[Page segmentation data]
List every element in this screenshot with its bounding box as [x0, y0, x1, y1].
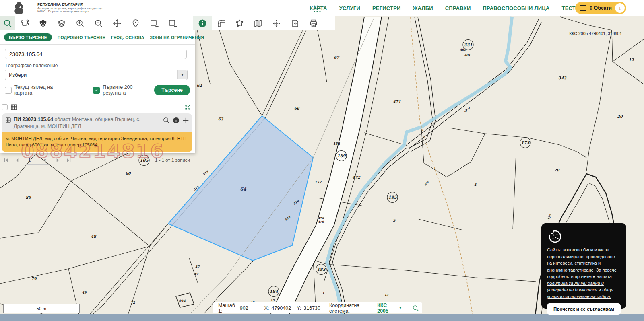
prev-page-button[interactable]	[15, 158, 19, 163]
nav-item-карта[interactable]: КАРТА	[310, 5, 327, 11]
svg-text:79: 79	[31, 276, 37, 281]
pan-icon	[113, 19, 122, 28]
measure-tool-button[interactable]	[212, 16, 230, 30]
nav-item-регистри[interactable]: РЕГИСТРИ	[372, 5, 401, 11]
select-add-tool-button[interactable]	[145, 16, 163, 30]
first-200-label: Първите 200 резултата	[103, 84, 154, 96]
chevron-down-icon: ▼	[43, 158, 47, 162]
map-status-bar: Мащаб 1: 902 X: 4790402 Y: 316730 Коорди…	[213, 302, 422, 313]
svg-text:472: 472	[352, 175, 361, 179]
add-result-icon[interactable]	[182, 117, 189, 124]
tab-detailed-search[interactable]: ПОДРОБНО ТЪРСЕНЕ	[58, 35, 105, 40]
last-page-button[interactable]	[66, 158, 71, 163]
main-nav: КАРТАУСЛУГИРЕГИСТРИЖАЛБИСПРАВКИПРАВОСПОС…	[310, 0, 576, 16]
results-grid-icon	[11, 104, 17, 110]
ruler-icon	[217, 19, 225, 28]
crs-value[interactable]: ККС 2005	[377, 302, 396, 314]
svg-text:72: 72	[130, 300, 136, 305]
first-200-checkbox[interactable]: ✓	[93, 87, 100, 94]
svg-text:63: 63	[218, 117, 224, 121]
search-button[interactable]: Търсене	[154, 85, 190, 95]
zoom-out-tool-button[interactable]	[89, 16, 108, 30]
location-tool-button[interactable]	[126, 16, 145, 30]
printer-icon	[309, 19, 318, 28]
nav-item-услуги[interactable]: УСЛУГИ	[339, 5, 360, 11]
rectangle-minus-icon	[168, 19, 177, 28]
cookie-message: Сайтът използва бисквитки за персонализи…	[541, 244, 626, 300]
download-objects-button[interactable]: ↓	[615, 3, 625, 13]
layers-outline-tool-button[interactable]	[52, 16, 71, 30]
svg-text:343: 343	[558, 76, 567, 80]
geo-position-select[interactable]: Избери ▼	[5, 70, 188, 80]
nav-item-справки[interactable]: СПРАВКИ	[445, 5, 471, 11]
select-all-results-checkbox[interactable]	[2, 104, 8, 110]
svg-text:47: 47	[194, 272, 199, 276]
layers-filled-tool-button[interactable]	[34, 16, 52, 30]
route-tool-button[interactable]	[15, 16, 34, 30]
zoom-out-icon	[94, 19, 103, 28]
zoom-in-tool-button[interactable]	[71, 16, 89, 30]
down-arrow-icon: ↓	[619, 5, 621, 11]
nav-item-тест[interactable]: ТЕСТ	[562, 5, 576, 11]
result-title: ПИ 23073.105.64 област Монтана, община В…	[14, 116, 159, 130]
pan-tool-button[interactable]	[108, 16, 126, 30]
svg-text:66: 66	[294, 106, 300, 111]
next-page-button[interactable]	[56, 158, 60, 163]
x-label: X:	[264, 305, 269, 311]
coordinate-search-icon[interactable]	[413, 305, 419, 312]
first-page-button[interactable]	[4, 158, 8, 163]
map-sheets-tool-button[interactable]	[249, 16, 267, 30]
svg-text:4: 4	[474, 183, 477, 187]
svg-text:184: 184	[270, 289, 279, 294]
page-select[interactable]: 1 ▼	[26, 156, 49, 165]
svg-text:476: 476	[318, 216, 324, 220]
chevron-down-icon[interactable]: ▼	[177, 70, 187, 79]
parcel-search-input[interactable]	[5, 49, 187, 59]
svg-text:173: 173	[521, 140, 530, 145]
search-tool-button[interactable]	[0, 16, 15, 30]
info-icon	[198, 19, 207, 28]
svg-text:15: 15	[270, 298, 275, 302]
coordinates-tool-button[interactable]	[267, 16, 286, 30]
svg-text:20: 20	[554, 168, 560, 172]
area-measure-tool-button[interactable]	[230, 16, 249, 30]
tab-quick-search[interactable]: БЪРЗО ТЪРСЕНЕ	[4, 33, 52, 41]
search-result-item[interactable]: ПИ 23073.105.64 област Монтана, община В…	[2, 113, 192, 152]
svg-text:331: 331	[464, 43, 473, 47]
logo-divider	[31, 2, 31, 14]
agency-logo-block[interactable]: РЕПУБЛИКА БЪЛГАРИЯ Агенция по геодезия, …	[0, 1, 102, 15]
select-subtract-tool-button[interactable]	[163, 16, 182, 30]
export-tool-button[interactable]	[286, 16, 304, 30]
objects-badge[interactable]: 0 Обекти ↓	[575, 2, 626, 14]
search-tabs: БЪРЗО ТЪРСЕНЕ ПОДРОБНО ТЪРСЕНЕ ГЕОД. ОСН…	[0, 30, 195, 45]
tab-geodetic-basis[interactable]: ГЕОД. ОСНОВА	[111, 35, 144, 40]
pagination-summary: 1 - 1 от 1 записи	[155, 158, 190, 163]
privacy-policy-link[interactable]: политика за лични данни и употреба на би…	[547, 281, 604, 292]
current-view-checkbox[interactable]	[5, 87, 12, 94]
expand-results-icon[interactable]	[185, 104, 191, 110]
svg-text:183: 183	[317, 267, 326, 272]
svg-text:64: 64	[240, 187, 246, 192]
scale-value: 902	[240, 305, 248, 311]
zoom-to-result-icon[interactable]	[163, 117, 170, 124]
chevron-down-icon[interactable]: ▼	[399, 306, 402, 310]
scale-bar-label: 50 m	[37, 306, 46, 311]
result-info-icon[interactable]	[173, 117, 180, 124]
location-pin-icon	[131, 19, 140, 28]
nav-item-правоспособни-лица[interactable]: ПРАВОСПОСОБНИ ЛИЦА	[483, 5, 549, 11]
export-document-icon	[291, 19, 299, 28]
page-number: 1	[28, 158, 31, 163]
geo-position-label: Географско положение	[6, 63, 195, 68]
cookie-accept-button[interactable]: Прочетох и се съгласявам	[547, 303, 621, 315]
y-label: Y:	[297, 305, 301, 311]
tab-restriction-zones[interactable]: ЗОНИ НА ОГРАНИЧЕНИЯ	[150, 35, 204, 40]
svg-text:461: 461	[460, 48, 466, 51]
svg-text:15: 15	[384, 293, 389, 296]
nav-item-жалби[interactable]: ЖАЛБИ	[413, 5, 433, 11]
bottom-edge-strip	[0, 314, 644, 321]
print-tool-button[interactable]	[304, 16, 323, 30]
crs-label: Координатна система:	[329, 302, 374, 314]
svg-text:185: 185	[388, 195, 397, 200]
info-tool-button[interactable]	[193, 16, 212, 30]
route-icon	[20, 19, 29, 28]
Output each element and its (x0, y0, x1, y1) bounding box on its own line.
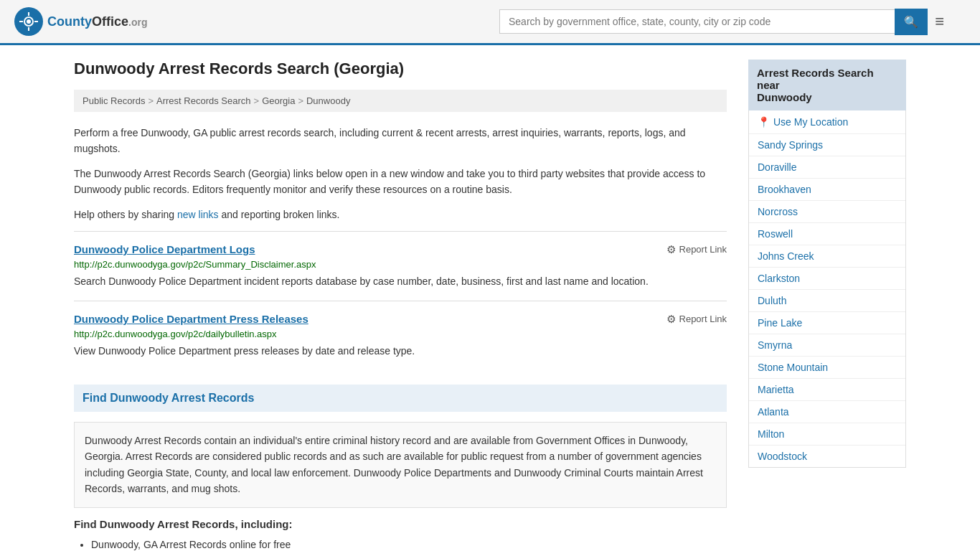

- Work request:
Leave the pictures behind and repeat each entry exactly.

- Written answer:
List every element in this screenshot with its bounding box as [x0, y0, x1, y1].
prev-page-button[interactable]	[15, 158, 19, 163]
nav-item-карта[interactable]: КАРТА	[310, 5, 327, 11]
svg-text:79: 79	[31, 276, 37, 281]
pan-icon	[113, 19, 122, 28]
measure-tool-button[interactable]	[212, 16, 230, 30]
nav-item-регистри[interactable]: РЕГИСТРИ	[372, 5, 401, 11]
select-add-tool-button[interactable]	[145, 16, 163, 30]
first-200-label: Първите 200 резултата	[103, 84, 154, 96]
chevron-down-icon: ▼	[43, 158, 47, 162]
map-status-bar: Мащаб 1: 902 X: 4790402 Y: 316730 Коорди…	[213, 302, 422, 313]
svg-text:472: 472	[352, 175, 361, 179]
add-result-icon[interactable]	[182, 117, 189, 124]
tab-detailed-search[interactable]: ПОДРОБНО ТЪРСЕНЕ	[58, 35, 105, 40]
last-page-button[interactable]	[66, 158, 71, 163]
main-nav: КАРТАУСЛУГИРЕГИСТРИЖАЛБИСПРАВКИПРАВОСПОС…	[310, 0, 576, 16]
results-grid-icon	[11, 104, 17, 110]
ruler-icon	[217, 19, 225, 28]
crs-value[interactable]: ККС 2005	[377, 302, 396, 314]
svg-text:72: 72	[130, 300, 136, 305]
first-200-checkbox[interactable]: ✓	[93, 87, 100, 94]
svg-text:63: 63	[218, 117, 224, 121]
search-button[interactable]: Търсене	[154, 85, 190, 95]
zoom-out-tool-button[interactable]	[89, 16, 108, 30]
location-tool-button[interactable]	[126, 16, 145, 30]
printer-icon	[309, 19, 318, 28]
nav-item-услуги[interactable]: УСЛУГИ	[339, 5, 360, 11]
rectangle-minus-icon	[168, 19, 177, 28]
cookie-message: Сайтът използва бисквитки за персонализи…	[541, 244, 626, 300]
download-objects-button[interactable]: ↓	[615, 3, 625, 13]
layers-outline-tool-button[interactable]	[52, 16, 71, 30]
svg-text:343: 343	[558, 76, 567, 80]
geo-position-select[interactable]: Избери ▼	[5, 70, 188, 80]
nav-item-справки[interactable]: СПРАВКИ	[445, 5, 471, 11]
select-all-results-checkbox[interactable]	[2, 104, 8, 110]
svg-text:47: 47	[194, 272, 199, 276]
layers-filled-tool-button[interactable]	[34, 16, 52, 30]
route-tool-button[interactable]	[15, 16, 34, 30]
zoom-out-icon	[94, 19, 103, 28]
zoom-in-tool-button[interactable]	[71, 16, 89, 30]
down-arrow-icon: ↓	[619, 5, 621, 11]
nav-item-тест[interactable]: ТЕСТ	[562, 5, 576, 11]
result-title: ПИ 23073.105.64 област Монтана, община В…	[14, 116, 159, 130]
pan-tool-button[interactable]	[108, 16, 126, 30]
svg-text:66: 66	[294, 106, 300, 111]
next-page-button[interactable]	[56, 158, 60, 163]
x-label: X:	[264, 305, 269, 311]
coordinate-search-icon[interactable]	[413, 305, 419, 312]
first-page-button[interactable]	[4, 158, 8, 163]
map-sheets-tool-button[interactable]	[249, 16, 267, 30]
svg-text:4: 4	[474, 183, 477, 187]
svg-text:184: 184	[270, 289, 279, 294]
page-select[interactable]: 1 ▼	[26, 156, 49, 165]
svg-text:476: 476	[318, 216, 324, 220]
chevron-down-icon[interactable]: ▼	[177, 70, 187, 79]
parcel-search-input[interactable]	[5, 49, 187, 59]
svg-text:173: 173	[521, 140, 530, 145]
search-tool-button[interactable]	[0, 16, 15, 30]
info-icon	[198, 19, 207, 28]
svg-text:15: 15	[270, 298, 275, 302]
coordinates-tool-button[interactable]	[267, 16, 286, 30]
svg-text:20: 20	[554, 168, 560, 172]
area-measure-tool-button[interactable]	[230, 16, 249, 30]
tab-quick-search[interactable]: БЪРЗО ТЪРСЕНЕ	[4, 33, 52, 41]
search-result-item[interactable]: ПИ 23073.105.64 област Монтана, община В…	[2, 113, 192, 152]
svg-text:331: 331	[464, 43, 473, 47]
logo-divider	[31, 2, 31, 14]
agency-logo-block[interactable]: РЕПУБЛИКА БЪЛГАРИЯ Агенция по геодезия, …	[0, 1, 102, 15]
select-subtract-tool-button[interactable]	[163, 16, 182, 30]
export-tool-button[interactable]	[286, 16, 304, 30]
objects-badge[interactable]: 0 Обекти ↓	[575, 2, 626, 14]
search-tabs: БЪРЗО ТЪРСЕНЕ ПОДРОБНО ТЪРСЕНЕ ГЕОД. ОСН…	[0, 30, 195, 45]
tab-geodetic-basis[interactable]: ГЕОД. ОСНОВА	[111, 35, 144, 40]
pagination-summary: 1 - 1 от 1 записи	[155, 158, 190, 163]
privacy-policy-link[interactable]: политика за лични данни и употреба на би…	[547, 281, 604, 292]
current-view-checkbox[interactable]	[5, 87, 12, 94]
expand-results-icon[interactable]	[185, 104, 191, 110]
svg-text:183: 183	[317, 267, 326, 272]
svg-text:64: 64	[240, 187, 246, 192]
scale-value: 902	[240, 305, 248, 311]
zoom-to-result-icon[interactable]	[163, 117, 170, 124]
chevron-down-icon[interactable]: ▼	[399, 306, 402, 310]
scale-bar-label: 50 m	[37, 306, 46, 311]
result-info-icon[interactable]	[173, 117, 180, 124]
location-pin-icon	[131, 19, 140, 28]
nav-item-правоспособни-лица[interactable]: ПРАВОСПОСОБНИ ЛИЦА	[483, 5, 549, 11]
export-document-icon	[291, 19, 299, 28]
page-number: 1	[28, 158, 31, 163]
geo-position-label: Географско положение	[6, 63, 195, 68]
cookie-accept-button[interactable]: Прочетох и се съгласявам	[547, 303, 621, 315]
y-label: Y:	[297, 305, 301, 311]
tab-restriction-zones[interactable]: ЗОНИ НА ОГРАНИЧЕНИЯ	[150, 35, 204, 40]
svg-text:461: 461	[460, 48, 466, 51]
svg-text:15: 15	[384, 293, 389, 296]
nav-item-жалби[interactable]: ЖАЛБИ	[413, 5, 433, 11]
bottom-edge-strip	[0, 314, 644, 321]
print-tool-button[interactable]	[304, 16, 323, 30]
crs-label: Координатна система:	[329, 302, 374, 314]
svg-text:185: 185	[388, 195, 397, 200]
info-tool-button[interactable]	[193, 16, 212, 30]
route-icon	[20, 19, 29, 28]
Output each element and its (x0, y0, x1, y1) bounding box on its own line.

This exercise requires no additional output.